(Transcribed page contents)
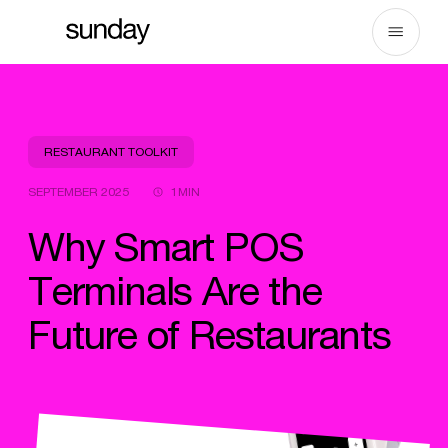
Skip
to
content
RESTAURANT TOOLKIT
SEPTEMBER 2025
1MIN
Why Smart POS
Terminals Are the
Future of Restaurants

Work order => Return the preceding entries verbatim, with the pictures excluded.

Result of this task =>
Skip
to
content
RESTAURANT TOOLKIT
SEPTEMBER 2025
1MIN
Why Smart POS
Terminals Are the
Future of Restaurants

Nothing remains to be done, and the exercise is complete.